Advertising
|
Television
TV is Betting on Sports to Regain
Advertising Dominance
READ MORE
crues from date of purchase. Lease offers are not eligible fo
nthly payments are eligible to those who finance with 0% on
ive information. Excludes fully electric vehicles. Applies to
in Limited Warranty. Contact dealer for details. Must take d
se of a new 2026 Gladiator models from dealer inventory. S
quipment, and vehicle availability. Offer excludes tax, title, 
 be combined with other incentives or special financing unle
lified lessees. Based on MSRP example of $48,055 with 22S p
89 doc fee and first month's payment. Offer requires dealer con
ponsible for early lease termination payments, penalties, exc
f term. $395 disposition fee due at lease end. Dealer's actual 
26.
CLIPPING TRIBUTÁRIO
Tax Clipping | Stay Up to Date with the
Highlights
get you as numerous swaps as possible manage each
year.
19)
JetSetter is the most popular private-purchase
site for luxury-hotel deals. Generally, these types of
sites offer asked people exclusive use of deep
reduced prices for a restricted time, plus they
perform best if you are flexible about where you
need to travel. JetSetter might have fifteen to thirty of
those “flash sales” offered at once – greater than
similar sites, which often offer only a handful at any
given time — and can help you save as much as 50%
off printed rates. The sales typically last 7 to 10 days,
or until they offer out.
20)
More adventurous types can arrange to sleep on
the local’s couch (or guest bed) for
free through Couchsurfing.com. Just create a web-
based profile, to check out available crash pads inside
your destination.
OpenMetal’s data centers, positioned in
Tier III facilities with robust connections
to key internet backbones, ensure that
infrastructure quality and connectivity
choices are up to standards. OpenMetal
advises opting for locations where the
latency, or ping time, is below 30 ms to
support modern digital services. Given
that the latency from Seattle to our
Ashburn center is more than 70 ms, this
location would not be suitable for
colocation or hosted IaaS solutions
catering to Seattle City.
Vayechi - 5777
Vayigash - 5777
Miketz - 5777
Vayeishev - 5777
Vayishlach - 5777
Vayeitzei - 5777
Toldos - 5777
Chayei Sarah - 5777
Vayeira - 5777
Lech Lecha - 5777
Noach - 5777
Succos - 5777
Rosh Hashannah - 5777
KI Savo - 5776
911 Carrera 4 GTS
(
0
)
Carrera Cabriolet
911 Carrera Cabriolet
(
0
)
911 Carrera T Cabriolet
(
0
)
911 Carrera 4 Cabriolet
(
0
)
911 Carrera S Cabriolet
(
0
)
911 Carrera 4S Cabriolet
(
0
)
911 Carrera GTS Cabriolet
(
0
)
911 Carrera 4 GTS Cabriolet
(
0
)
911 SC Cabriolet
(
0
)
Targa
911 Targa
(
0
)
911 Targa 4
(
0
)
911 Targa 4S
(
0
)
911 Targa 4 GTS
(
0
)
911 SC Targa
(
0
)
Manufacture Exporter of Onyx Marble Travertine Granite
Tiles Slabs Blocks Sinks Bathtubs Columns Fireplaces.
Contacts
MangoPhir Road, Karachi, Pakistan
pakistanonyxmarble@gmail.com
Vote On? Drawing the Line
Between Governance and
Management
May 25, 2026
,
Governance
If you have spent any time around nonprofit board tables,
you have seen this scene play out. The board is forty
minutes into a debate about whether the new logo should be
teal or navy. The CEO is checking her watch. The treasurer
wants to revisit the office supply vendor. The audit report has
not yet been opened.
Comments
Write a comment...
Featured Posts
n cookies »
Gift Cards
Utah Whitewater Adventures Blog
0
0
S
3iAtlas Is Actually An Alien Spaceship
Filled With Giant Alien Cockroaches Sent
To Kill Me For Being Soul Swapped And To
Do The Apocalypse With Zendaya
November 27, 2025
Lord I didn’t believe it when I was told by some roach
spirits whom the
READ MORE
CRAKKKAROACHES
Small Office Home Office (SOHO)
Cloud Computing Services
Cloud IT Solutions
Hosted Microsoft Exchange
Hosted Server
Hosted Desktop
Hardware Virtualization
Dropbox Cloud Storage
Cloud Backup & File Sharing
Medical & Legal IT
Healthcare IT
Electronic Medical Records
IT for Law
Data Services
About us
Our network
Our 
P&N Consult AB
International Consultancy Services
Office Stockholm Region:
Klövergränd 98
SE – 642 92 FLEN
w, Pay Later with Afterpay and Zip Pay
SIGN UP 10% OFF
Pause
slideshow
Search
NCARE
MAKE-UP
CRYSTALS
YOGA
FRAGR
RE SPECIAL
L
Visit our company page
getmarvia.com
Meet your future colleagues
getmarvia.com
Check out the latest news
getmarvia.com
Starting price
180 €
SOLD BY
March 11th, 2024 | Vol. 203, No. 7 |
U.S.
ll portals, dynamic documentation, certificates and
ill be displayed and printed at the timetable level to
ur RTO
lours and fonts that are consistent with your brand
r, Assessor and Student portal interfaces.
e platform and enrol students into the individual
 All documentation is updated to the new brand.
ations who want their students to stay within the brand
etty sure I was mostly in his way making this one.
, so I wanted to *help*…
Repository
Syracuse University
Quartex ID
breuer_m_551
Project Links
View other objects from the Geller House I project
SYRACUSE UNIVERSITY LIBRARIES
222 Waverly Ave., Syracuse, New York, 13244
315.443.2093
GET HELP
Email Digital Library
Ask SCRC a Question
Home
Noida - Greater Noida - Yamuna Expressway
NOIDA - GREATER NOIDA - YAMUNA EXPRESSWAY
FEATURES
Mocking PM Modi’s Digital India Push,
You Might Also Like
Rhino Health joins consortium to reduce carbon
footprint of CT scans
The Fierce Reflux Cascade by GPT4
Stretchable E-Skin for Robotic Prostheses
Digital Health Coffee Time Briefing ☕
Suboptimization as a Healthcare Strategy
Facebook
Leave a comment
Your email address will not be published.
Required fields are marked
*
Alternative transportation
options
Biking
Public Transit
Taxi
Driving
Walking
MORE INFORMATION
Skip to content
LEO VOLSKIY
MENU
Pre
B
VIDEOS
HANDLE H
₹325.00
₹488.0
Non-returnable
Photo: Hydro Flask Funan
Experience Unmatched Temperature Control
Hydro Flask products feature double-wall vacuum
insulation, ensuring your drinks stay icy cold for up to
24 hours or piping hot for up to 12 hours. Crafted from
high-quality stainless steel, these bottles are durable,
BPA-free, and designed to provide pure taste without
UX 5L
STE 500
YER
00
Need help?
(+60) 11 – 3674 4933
○ ○ ○
• **WORK REQUIRED**
If a line falls between the first line of the entries and the line containing "OpenMetal’s data centers, positioned in", or is one of those two, restate it word for word; leave all other lines out.

• **RESPONSE TO THIS EXERCISE**
Advertising
|
Television
TV is Betting on Sports to Regain
Advertising Dominance
READ MORE
crues from date of purchase. Lease offers are not eligible fo
nthly payments are eligible to those who finance with 0% on
ive information. Excludes fully electric vehicles. Applies to
in Limited Warranty. Contact dealer for details. Must take d
se of a new 2026 Gladiator models from dealer inventory. S
quipment, and vehicle availability. Offer excludes tax, title, 
 be combined with other incentives or special financing unle
lified lessees. Based on MSRP example of $48,055 with 22S p
89 doc fee and first month's payment. Offer requires dealer con
ponsible for early lease termination payments, penalties, exc
f term. $395 disposition fee due at lease end. Dealer's actual 
26.
CLIPPING TRIBUTÁRIO
Tax Clipping | Stay Up to Date with the
Highlights
get you as numerous swaps as possible manage each
year.
19)
JetSetter is the most popular private-purchase
site for luxury-hotel deals. Generally, these types of
sites offer asked people exclusive use of deep
reduced prices for a restricted time, plus they
perform best if you are flexible about where you
need to travel. JetSetter might have fifteen to thirty of
those “flash sales” offered at once – greater than
similar sites, which often offer only a handful at any
given time — and can help you save as much as 50%
off printed rates. The sales typically last 7 to 10 days,
or until they offer out.
20)
More adventurous types can arrange to sleep on
the local’s couch (or guest bed) for
free through Couchsurfing.com. Just create a web-
based profile, to check out available crash pads inside
your destination.
OpenMetal’s data centers, positioned in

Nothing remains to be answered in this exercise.